(Records to use)

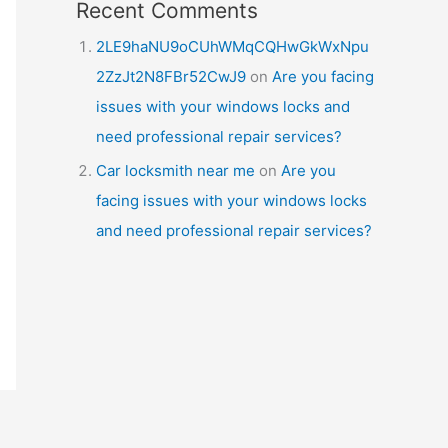
Recent Comments
2LE9haNU9oCUhWMqCQHwGkWxNpu
2ZzJt2N8FBr52CwJ9
on
Are you facing
issues with your windows locks and
need professional repair services?
Car locksmith near me
on
Are you
facing issues with your windows locks
and need professional repair services?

(End Records to use)

Problem to solve:
Omit the pictures and reproduce the records above exactly.

Expected output:
Recent Comments
2LE9haNU9oCUhWMqCQHwGkWxNpu
2ZzJt2N8FBr52CwJ9
on
Are you facing
issues with your windows locks and
need professional repair services?
Car locksmith near me
on
Are you
facing issues with your windows locks
and need professional repair services?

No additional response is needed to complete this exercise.